The film Quando o Manto fala e o que o Manto diz shows, through the process of making the Tupinambá feather cloak, the importance of the garment as a symbol of the indigenous people's memory and resistance



Glicéria Tupinambá and Alexandre Mortágua, When the Cloak Speaks and What the Cloak Says, 2023
(video still)


October 20 to December 3, 2023


MASP – Museu de Arte de São Paulo Assis Chateaubriand presents, from October 20 through December 3, 2023, on the 2nd underground floor of the museum, Video Room: Glicéria Tupinambá and Alexandre Mortágua, with the premiere of the feature film Quando o Manto fala e o que o Manto diz [When the Cloak Speaks and What the Cloak Says] (2023). Curated by Renata Tupinambá, assistant curator of indigenous art at MASP, the film shows the process by which Glicéria makes the Tupinambá feather cloak, demonstrating the power of this ancestral technology in contemporary times and reinforcing the female perspective and the leading role of indigenous women. The documentary was produced by FILMES D'O BAILE.


When the Cloak Speaks and What the Cloak Says is centered on the Tupinambá cloak created by Glicéria. The film, accompanied by the artist's reflections, records different stages in the construction of the piece, such as the making of the net that serves as the structure and the application of native bird feathers.

The garment, used in rituals, is a symbol of the memory and resistance of the indigenous Tupinambá people.
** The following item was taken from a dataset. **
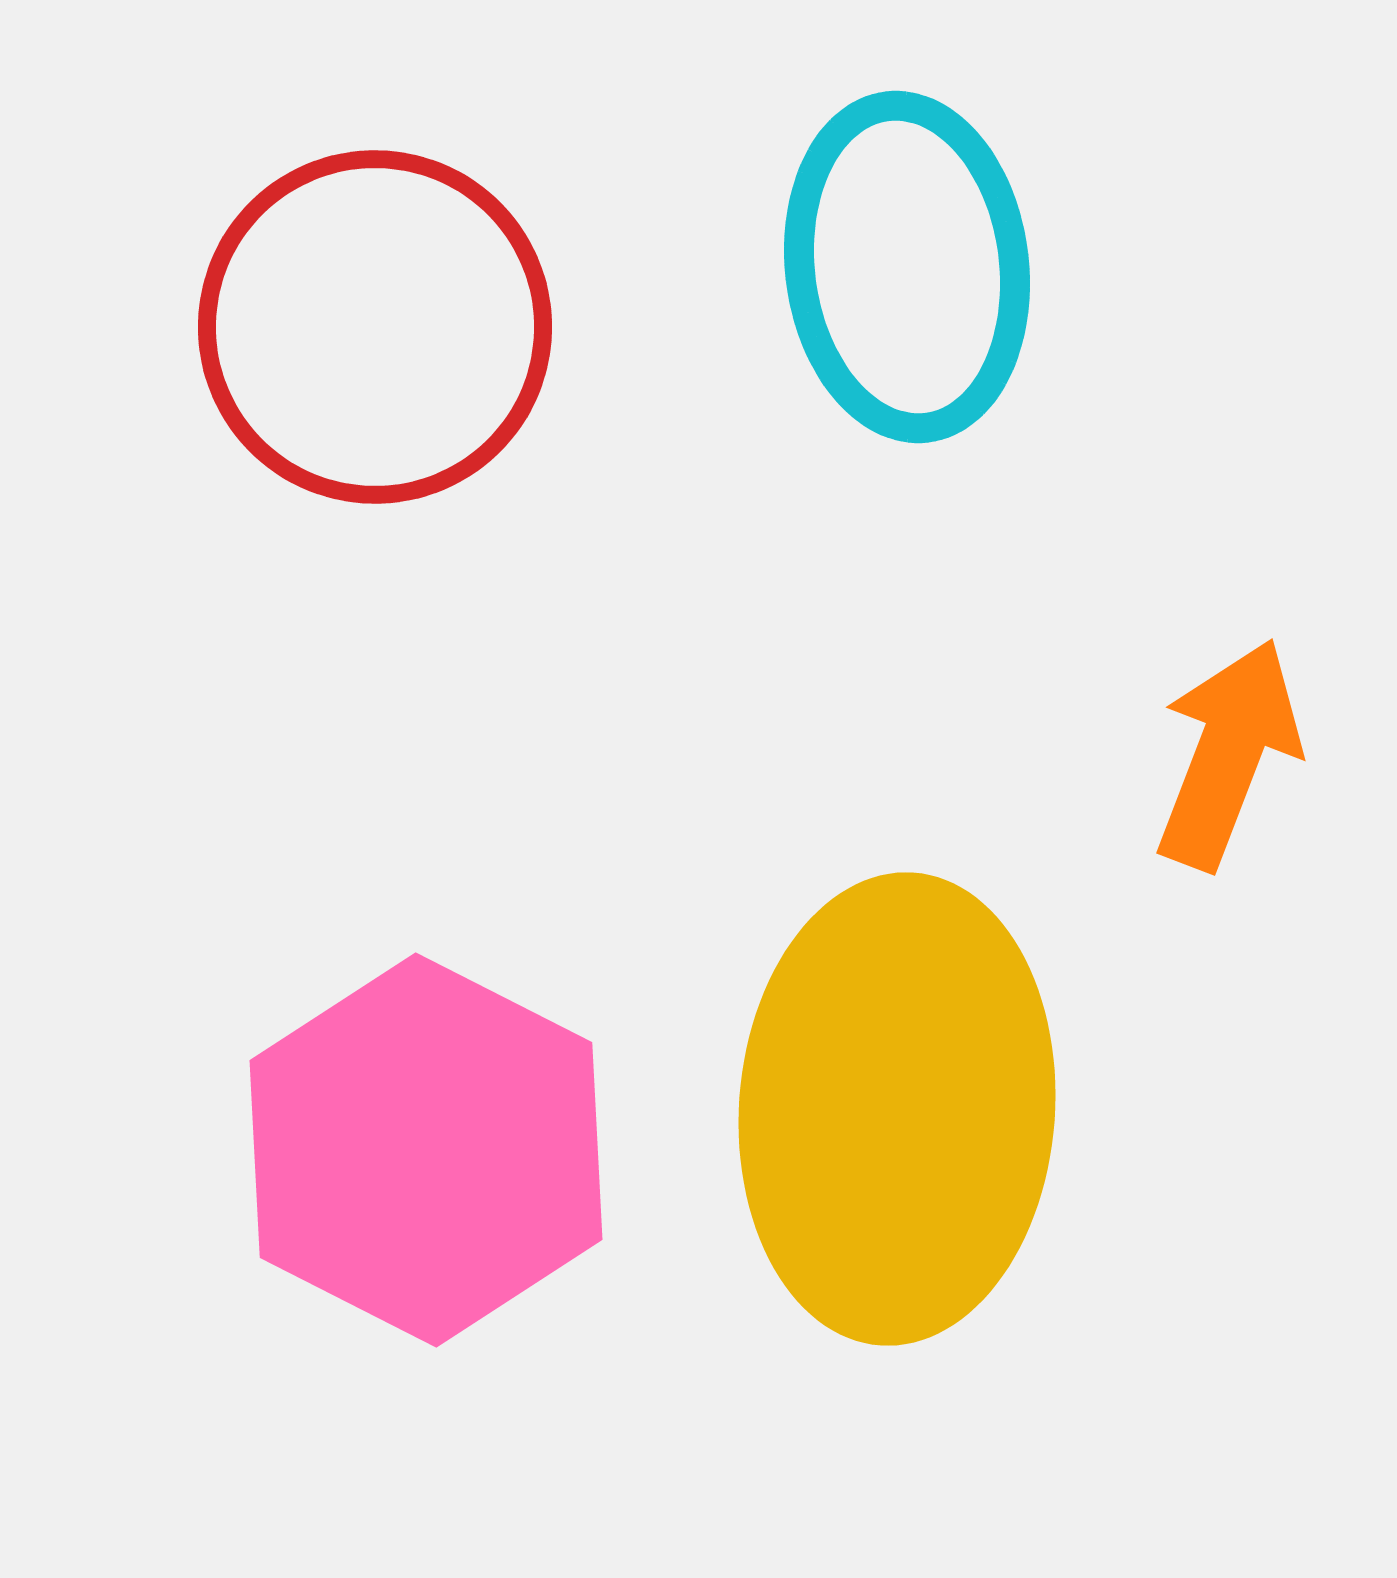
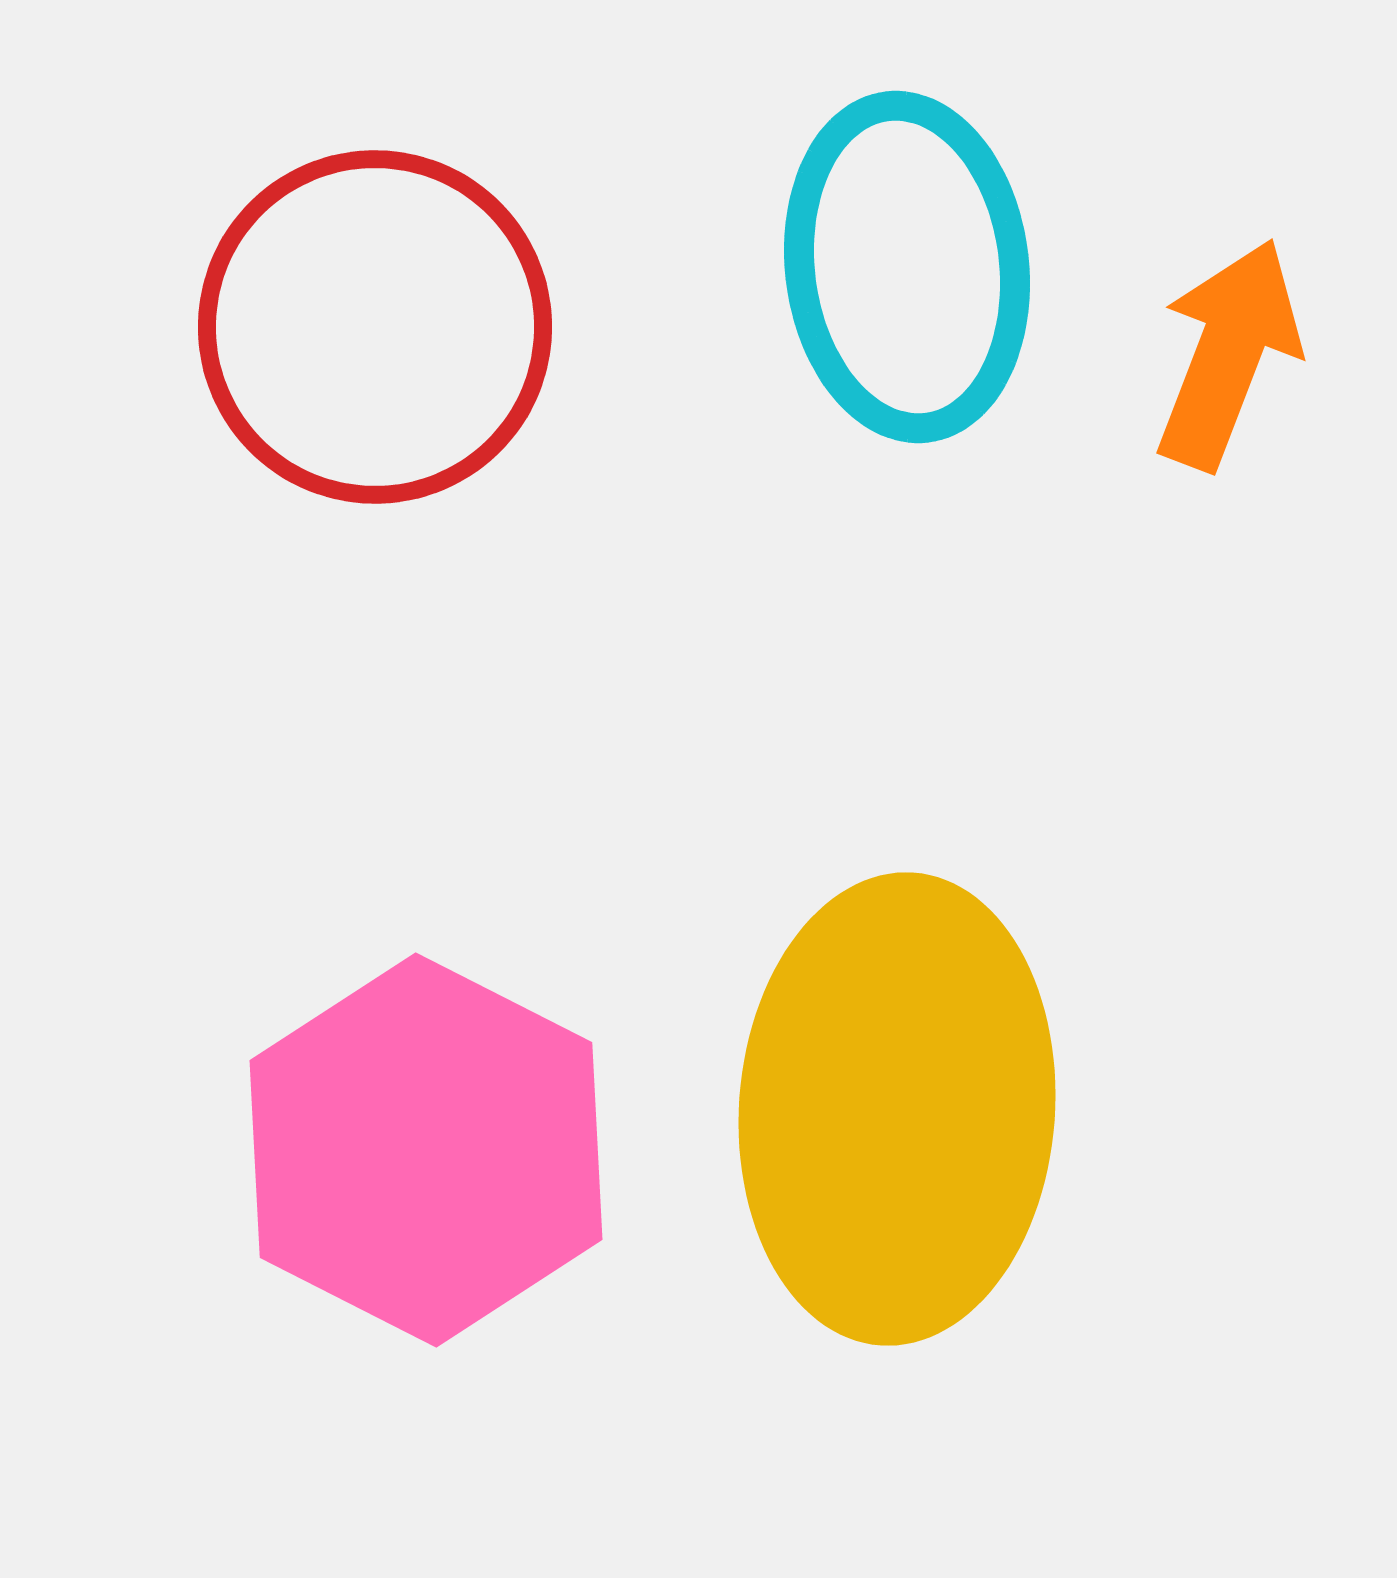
orange arrow: moved 400 px up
Today, eleven remaining cloaks produced during Brazil's colonial period are known to exist. All of them are in Europe, in museums in Denmark, Switzerland, Belgium, France and Italy. In June 2023, the National Museum of Denmark announced the return of a Tupinambá feather cloak, which will become part of the collection of the Museu Nacional - UFRJ, in Rio de Janeiro.


Curator Renata Tupinambá comments on the relevance of the garment: "The cloak is a witness to the genocide of a nation, and what it says in a universe of subjectivities and mysteries is that these people and their culture are alive, capable of adapting, bringing their knowledge and science to the world. In the midst of violence, racism and persecution of the Tupinambá and their leaders in indigenous territory, it is also a message of strength, resistance and the possibility of being reborn every day."
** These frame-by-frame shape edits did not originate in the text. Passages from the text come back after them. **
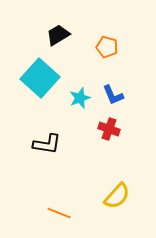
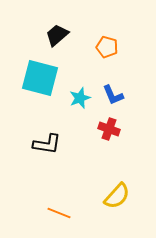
black trapezoid: moved 1 px left; rotated 10 degrees counterclockwise
cyan square: rotated 27 degrees counterclockwise
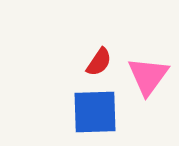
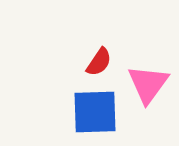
pink triangle: moved 8 px down
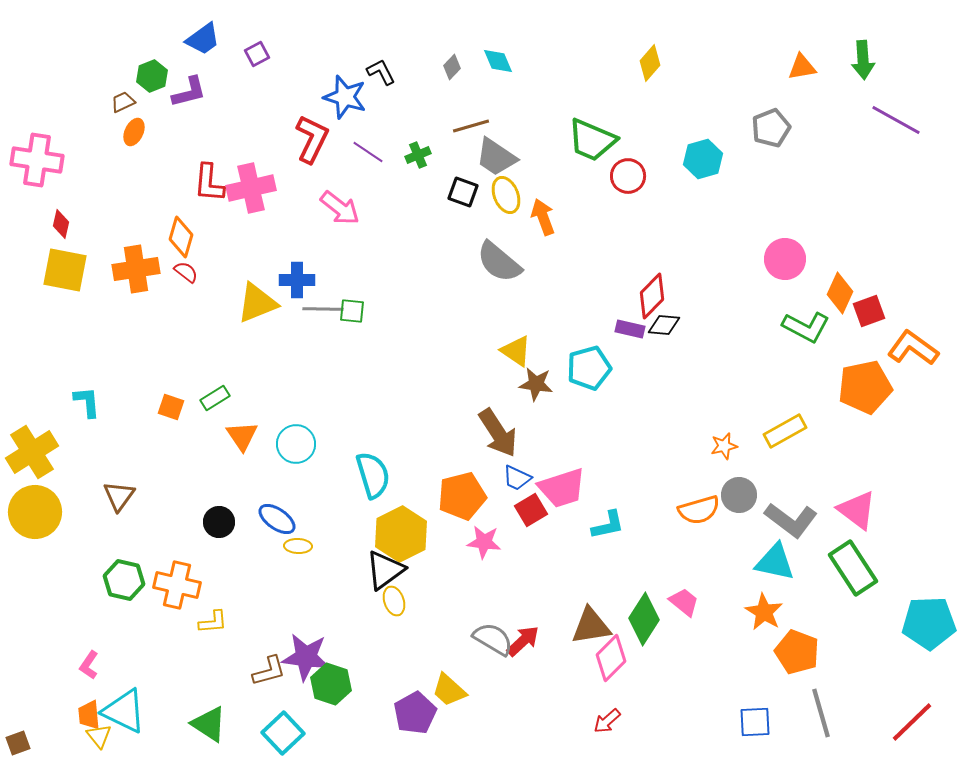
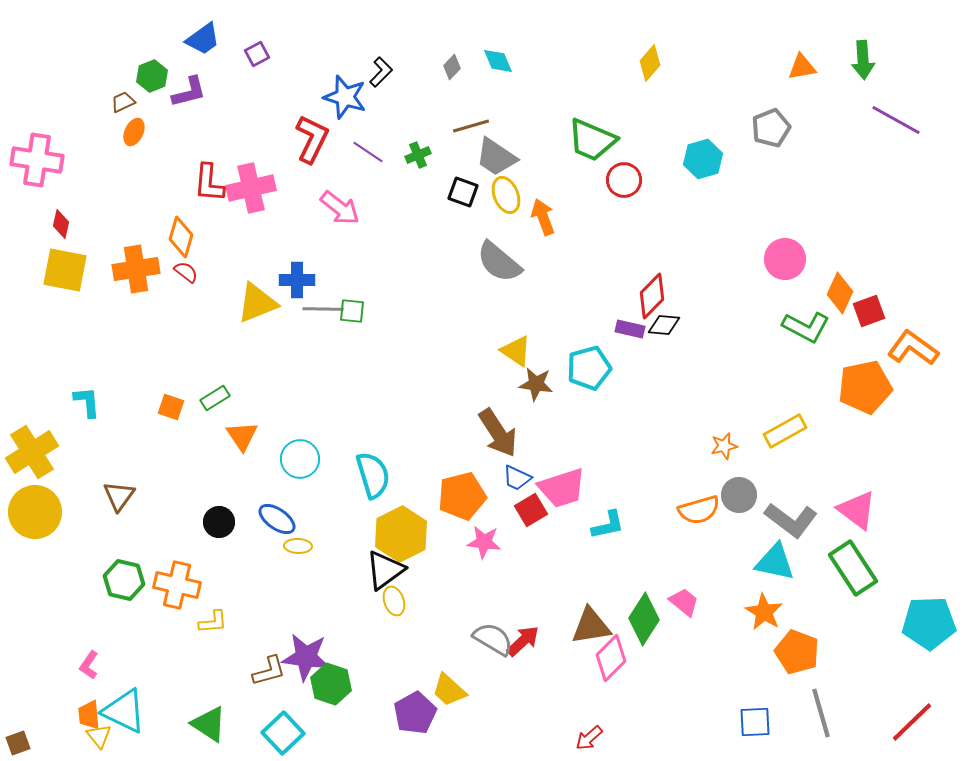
black L-shape at (381, 72): rotated 72 degrees clockwise
red circle at (628, 176): moved 4 px left, 4 px down
cyan circle at (296, 444): moved 4 px right, 15 px down
red arrow at (607, 721): moved 18 px left, 17 px down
The audiovisual work also reinforces the female perspective and the leading role of indigenous women. Guided by her intuition, her dreams and her sensitivity, the artist highlights the power of the narrative brought by the voice of the Tupinambá cloak from Serra do Padeiro under her cosmogonic and artistic vision. "The cloak is life that pulses, that flows in rivers and manifests itself in many forms, feathers that fly beyond matter," reflects the curator.




Glicéria Tupinambá (Buerarema, Bahia, 1982), also known as Célia Tupinambá, is an indigenous artist, filmmaker, activist and educator from the Serra do Padeiro village, located in the Tupinambá indigenous land of Olivença, in the south of the state of Bahia. At the age of 39, she is intensely involved in the political and religious life of the Tupinambá, especially in issues related to education, the productive organization of the village, social services and women's rights. She was a teacher at Colégio Estadual Indígena Tupinambá da Serra do Padeiro. She completed an Indigenous Intercultural Degree at Instituto Federal de Educação, Ciência e Tecnologia da Bahia (IFBA) and is currently studying for a master's degree in the Postgraduate Program in Social Anthropology at Universidade Federal do Rio de Janeiro (UFRJ). She was president of the Tupinambá indigenous association of Serra do Padeiro and was responsible for approving and managing projects aimed at strengthening the village. She worked for Articulação dos Povos e Organizações Indígenas do Nordeste, Minas Gerais and Espírito Santo (APOINME) and was a member of Comissão Nacional de Política Indigenista (CNPI). She also represents her people at the United Nations Entity for Gender Equality and the Empowerment of Women (UN Women). She directed the documentary Voz das Mulheres Indígenas (2015), and curated the exhibition Kwá yapé turusú yuriri assojaba tupinambá | Essa é a grande volta do manto tupinambá (2021), at Funarte Brasília. She was the winner of the 10th edition of the ZUM/IMS Photography Scholarship 2022 with the project Nós somos pássaros que andam, and an award-winning artist of the PIPA Prize 2023.




Alexandre Mortágua (Rio de Janeiro, 1994) is a director, producer and screenwriter who tackles social issues in his productions. He has a degree in Visual Art from Faculdade Paulista de Artes (FPA), and Executive Production for Film and TV from Academia Internacional de Cinema (AIC). Since 2015 he has directed music videos in collaboration with national and international artists. He directed and scripted the short films A primeira mulher (2016) and Vizinhança (2017). He was also director, scriptwriter, editor and executive producer of the feature film Todos nós cinco milhões (2019), a hybrid documentary and fiction film about paternal abandonment in Brazil. In 2022, he published his first autofiction book with Editora Philos, Aqui, agora, todo mundo: como estou me matando e outros venenos que podem me curarWhen the Cloak Speaks and What the Cloak Says is his second feature-length documentary.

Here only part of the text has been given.